- What to produce
The answer should hold only the lines from the one containing "of different types" through the one containing "of its base" in the entries below, copied exactly, without pictures.

[[ Extracted material, beginning ]]

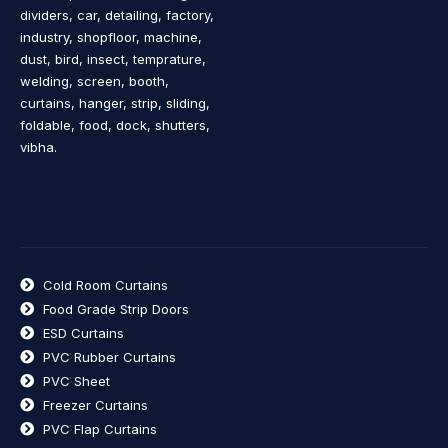
dividers, car, detailing, factory,
industry, shopfloor, machine,
dust, bird, insect, temprature,
welding, screen, booth,
curtains, hanger, strip, sliding,
foldable, food, dock, shutters,
vibha.
Cold Room Curtains
Food Grade Strip Doors
ESD Curtains
PVC Rubber Curtains
PVC Sheet
Freezer Curtains
PVC Flap Curtains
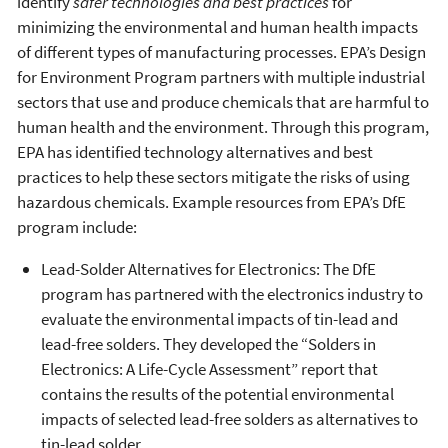
identify
safer technologies and best practices
for
minimizing the environmental and human health impacts
of different types of manufacturing processes. EPA’s Design
for Environment Program partners with multiple industrial
sectors that use and produce chemicals that are harmful to
human health and the environment. Through this program,
EPA has identified technology alternatives and best
practices to help these sectors mitigate the risks of using
hazardous chemicals. Example resources from EPA’s DfE
program include:
Lead-Solder Alternatives for Electronics: The DfE
program has partnered with the electronics industry to
evaluate the environmental impacts of tin-lead and
lead-free solders. They developed the “Solders in
Electronics: A Life-Cycle Assessment” report that
contains the results of the potential environmental
impacts of selected lead-free solders as alternatives to
tin-lead solder.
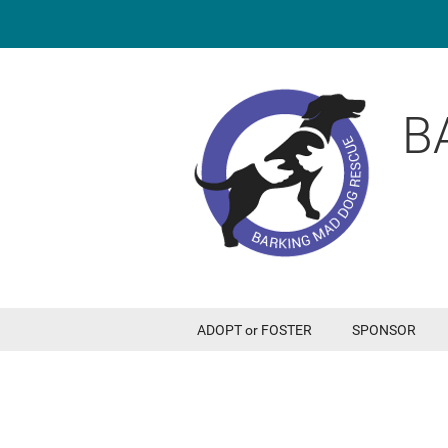
B
ADOPT or FOSTER
SPONSOR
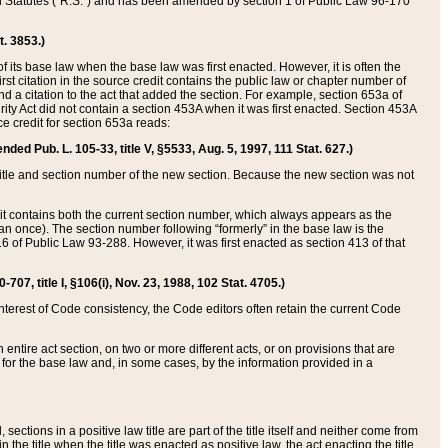
ed Statutes (“R.S.”) and has been amended by section 1 of Public Law 96-170
t. 3853.)
of its base law when the base law was first enacted. However, it is often the
rst citation in the source credit contains the public law or chapter number of
and a citation to the act that added the section. For example, section 653a of
rity Act did not contain a section 453A when it was first enacted. Section 453A
e credit for section 653a reads:
ended Pub. L. 105-33, title V, §5533, Aug. 5, 1997, 111 Stat. 627.)
e title and section number of the new section. Because the new section was not
it contains both the current section number, which always appears as the
 once). The section number following “formerly” in the base law is the
16 of Public Law 93-288. However, it was first enacted as section 413 of that
07, title I, §106(i), Nov. 23, 1988, 102 Stat. 4705.)
interest of Code consistency, the Code editors often retain the current Code
ntire act section, on two or more different acts, or on provisions that are
n for the base law and, in some cases, by the information provided in a
 sections in a positive law title are part of the title itself and neither come from
 in the title when the title was enacted as positive law, the act enacting the title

[[ Extracted material, end ]]

- Response box
of different types of manufacturing processes. EPA’s Design
for Environment Program partners with multiple industrial
sectors that use and produce chemicals that are harmful to
human health and the environment. Through this program,
EPA has identified technology alternatives and best
practices to help these sectors mitigate the risks of using
hazardous chemicals. Example resources from EPA’s DfE
program include:
Lead-Solder Alternatives for Electronics: The DfE
program has partnered with the electronics industry to
evaluate the environmental impacts of tin-lead and
lead-free solders. They developed the “Solders in
Electronics: A Life-Cycle Assessment” report that
contains the results of the potential environmental
impacts of selected lead-free solders as alternatives to
tin-lead solder.
B
ADOPT or FOSTER
SPONSOR
ed Statutes (“R.S.”) and has been amended by section 1 of Public Law 96-170
t. 3853.)
of its base law when the base law was first enacted. However, it is often the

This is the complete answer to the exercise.